Subaru XV

Overall, the new Subaru XV is a real curiosity. Despite the styling faux pas that has graced the Impreza and Forester of late, there remains a tremendous amount of goodwill towards Subaru and the vehicles they produce. This does, however, add further to the question of why, instead of trying to rekindle the interest of their fan base, they have chosen to bring out a C-SUV and try and compete in a market that is way too overcrowded.

To make any kind of impression in this sector the Subaru XV needs to be something very special. This isn’t their first SUV however, merely the only one that has made it to the UK.  The predecessor, quite frankly, resembled an Impreza dressed in a disposable nappy, but the bodywork on this model is, thankfully, much improved, and obviously potty trained as the nappies are happily missing.

It also manages to carry off that trick where you get both a good ground clearance and a low roof line, the lowest in its class in fact, while still offering acceptable headroom in both the front and the back. It is a handsome looking car from the front, has an elegant profile, looks rather too like the Dodge Caliber from the rear, and should cause no offence as long as it is purchased in a suitable colour.

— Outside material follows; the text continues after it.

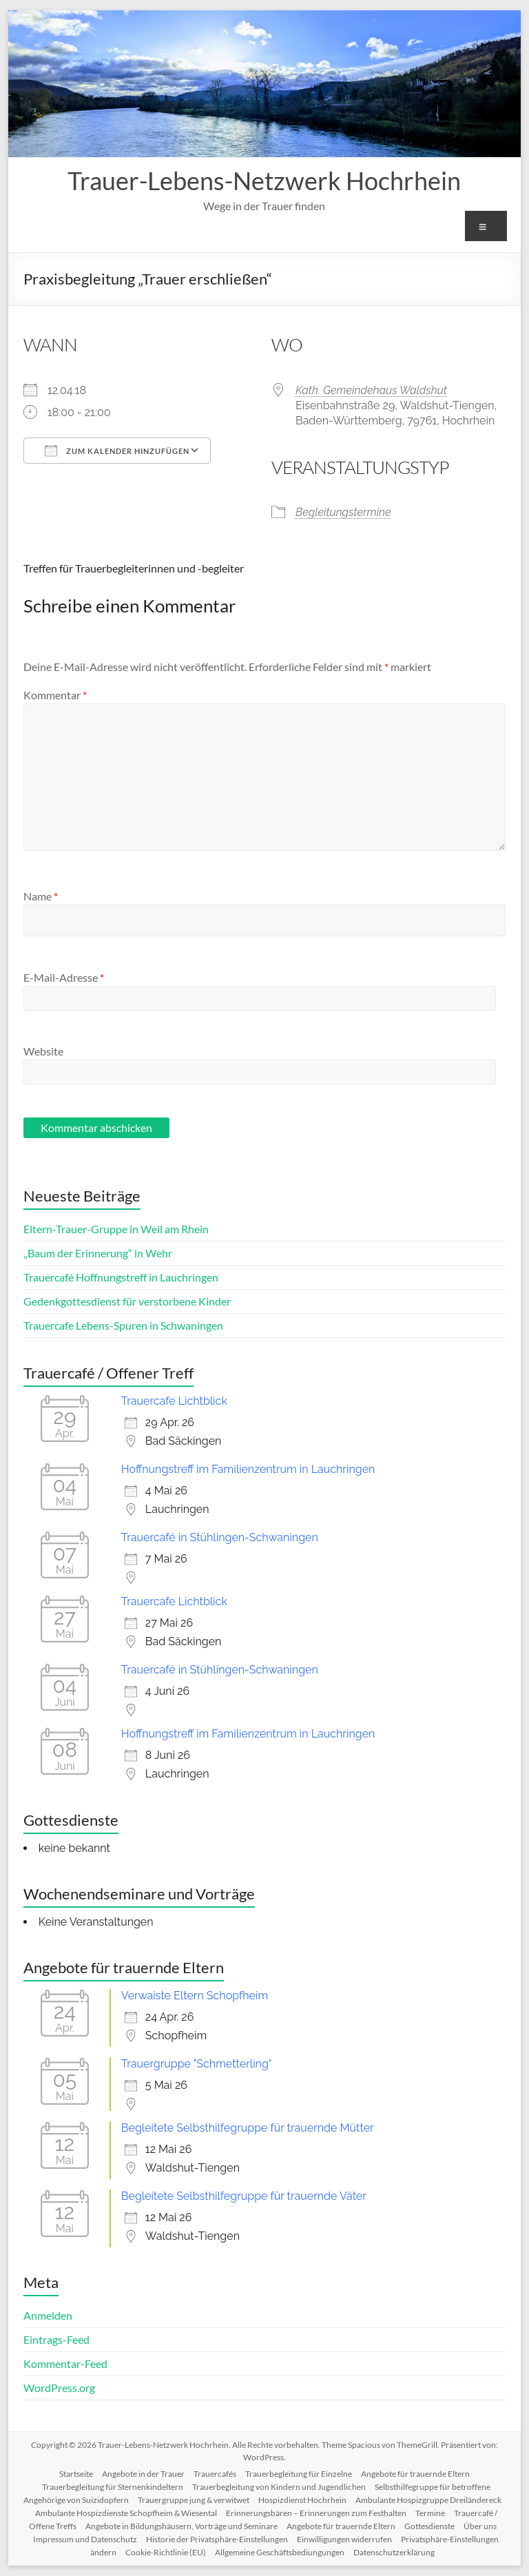  I want to click on Anmelden, so click(47, 2315).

Once inside, the Subaru XV is spacious throughout, and benefits greatly from incredibly slim A-pillars, which in turn offer outstanding forward visibility. It lets itself down badly in the front seat department however, they have very short bases and offer all the support of a trifle. The interior, on the whole, is of vastly differing quality which really should all be off the same good standard.

Even more annoying is the fact that every available surface is sporting an expensive looking, moulded soft touch finish, but everything you actually touch is covered in a hard and scratchy plastic. Even the most over-glamourised of cosmetic surgery addicts know that you should spend the most amount of money on those areas to which your fingers naturally gravitate towards.

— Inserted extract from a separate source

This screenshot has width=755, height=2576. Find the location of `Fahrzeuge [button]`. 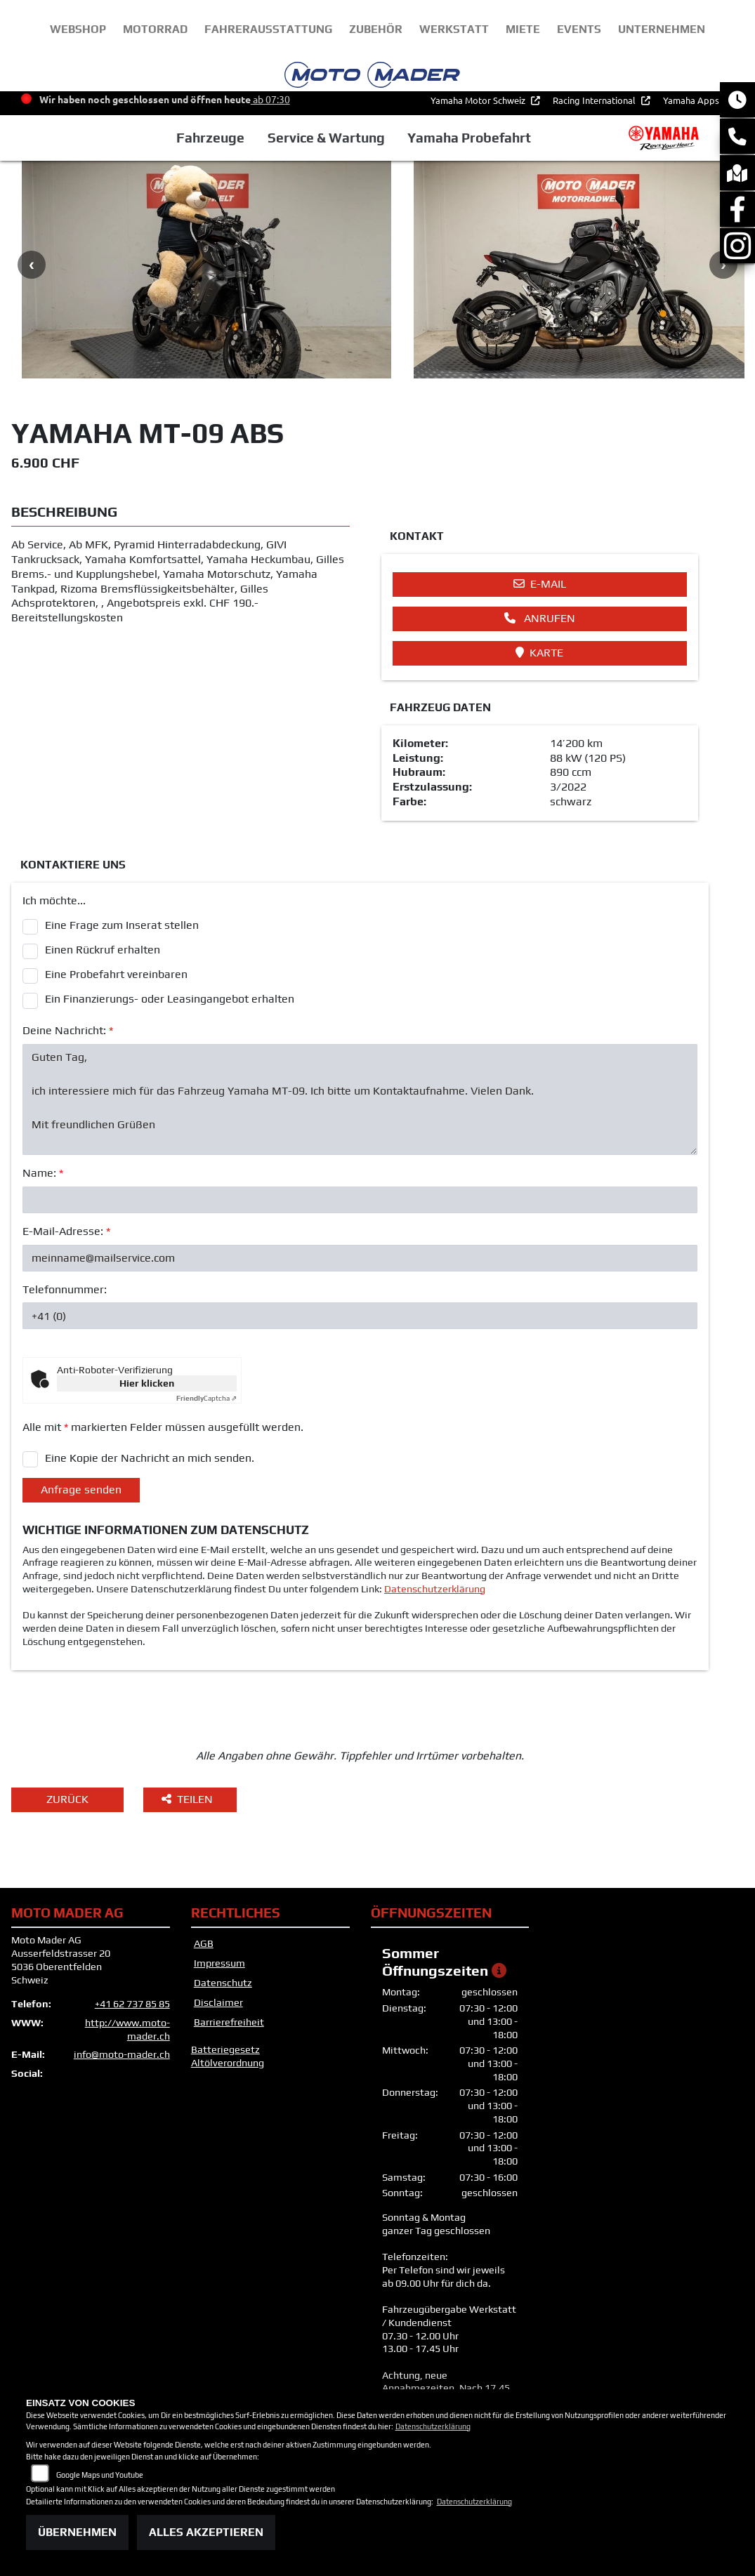

Fahrzeuge [button] is located at coordinates (210, 143).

The permanent all wheel drive that the XV offers comes in three powers; 144bhp diesel engine, a 2 litre 147bhp and a 1.6 litre 112bhp. The whimsical part about it, and what suggests that even Subaru aren’t quite buying into the predictable ‘urban adventure’ marketing tag that the XV is burdened with, is that all the manual transmissions are accompanied by the low ratio, standard fit transfer box.

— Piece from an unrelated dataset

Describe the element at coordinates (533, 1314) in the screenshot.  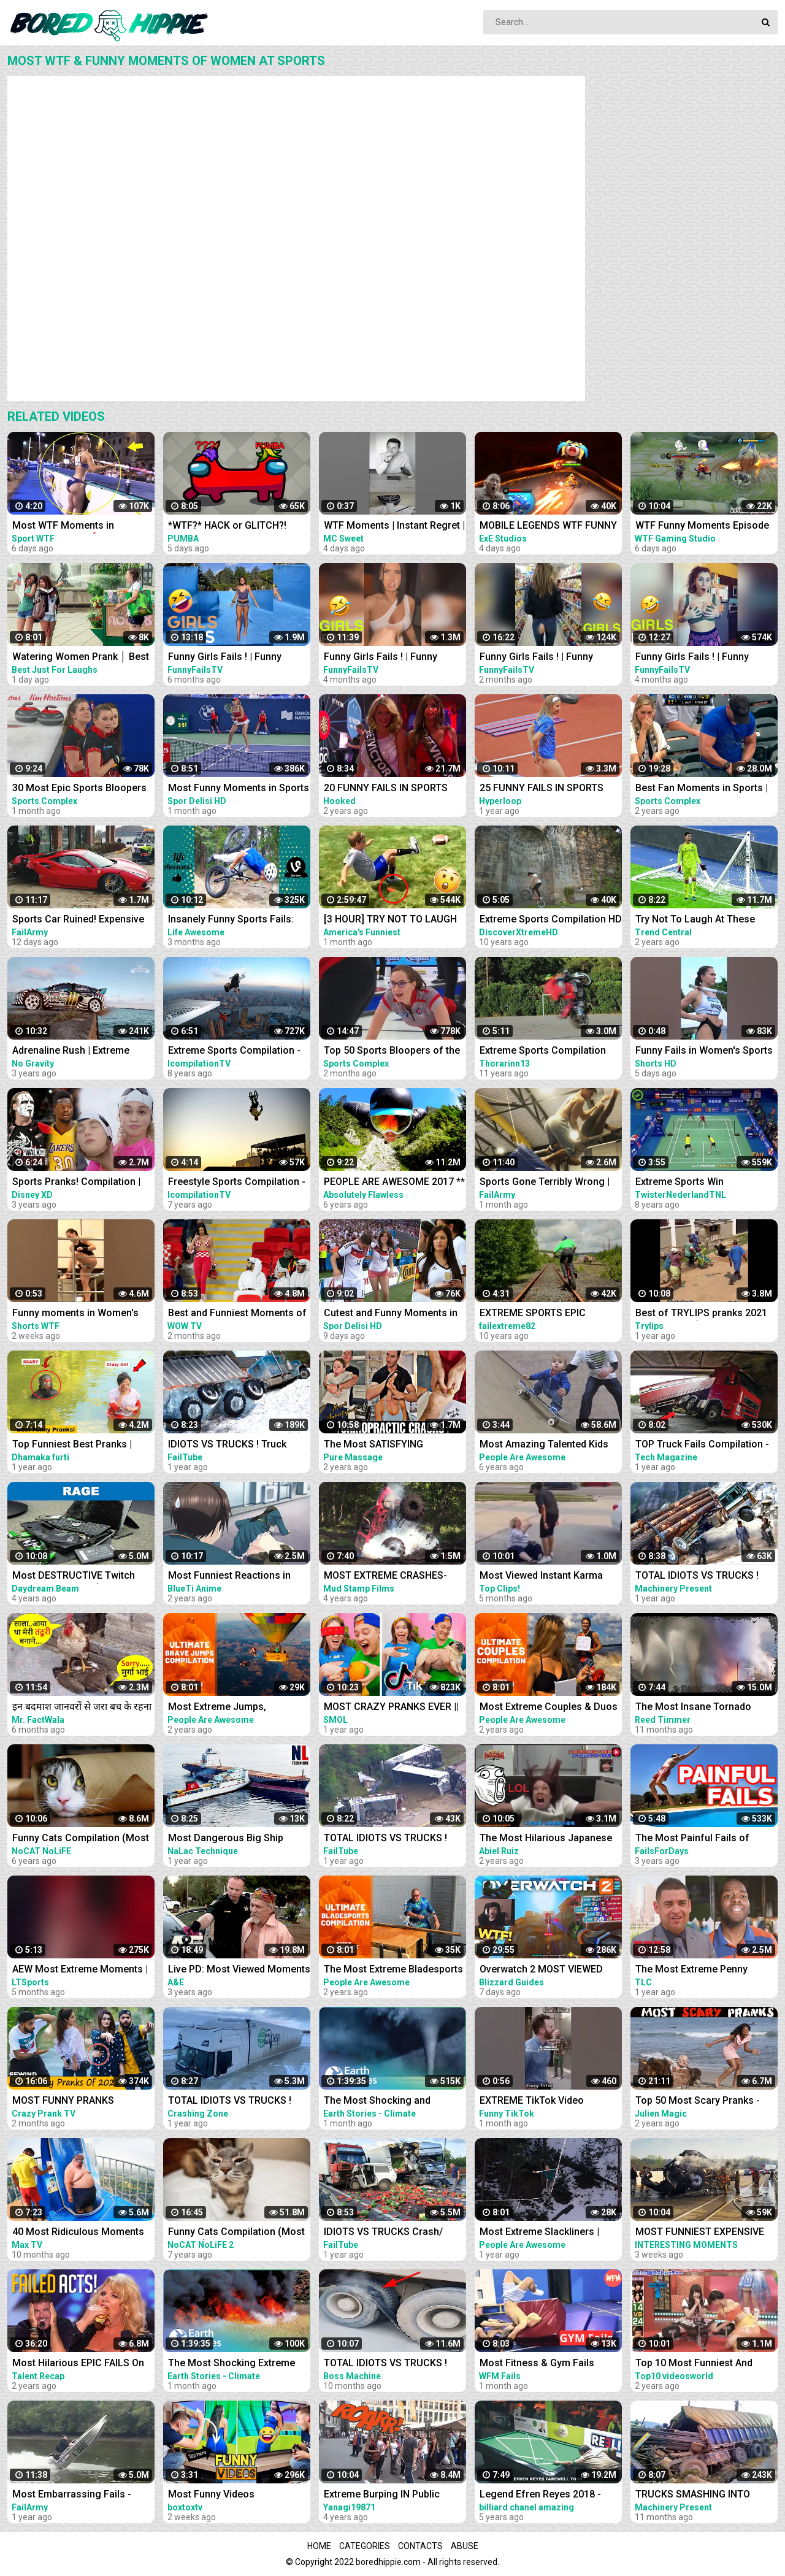
I see `EXTREME SPORTS EPIC COMPILATION MEN ARE AMAZING` at that location.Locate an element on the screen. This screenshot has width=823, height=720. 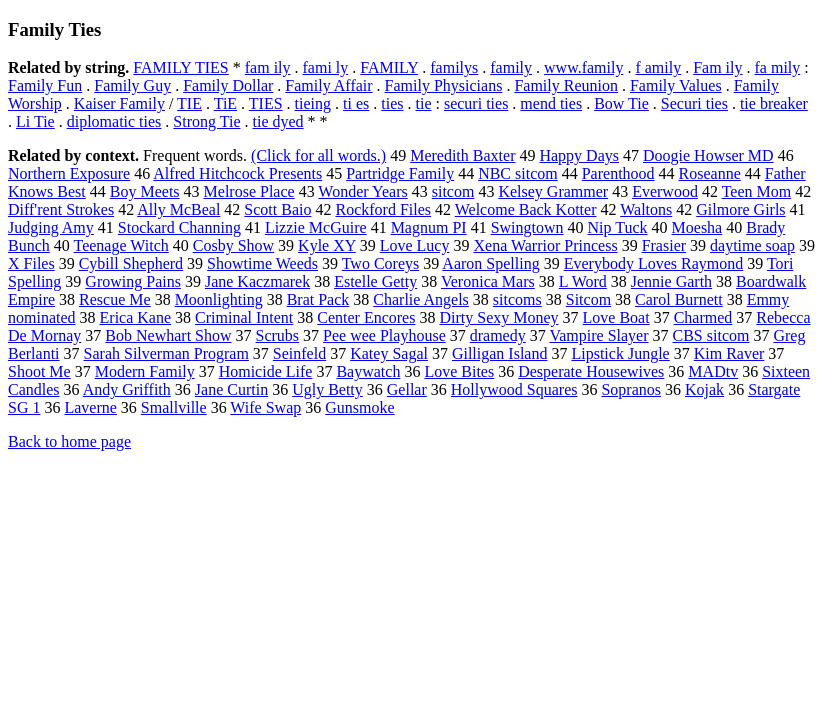
X Files is located at coordinates (31, 263).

This doesn’t greatly benefit the 1.6 litre engine either, and is very much the case of the mind being willing but the body unable. The 2 litre engine gives it a better go of shifting what is in fact a very lightweight version of an all wheel drive SUV, weighing in at 200kg less that the comparable Kuga. Overall, the XV will be pushing their fans goodwill and loyalty, a large price tag is attached, quite frankly, to not a great deal of car.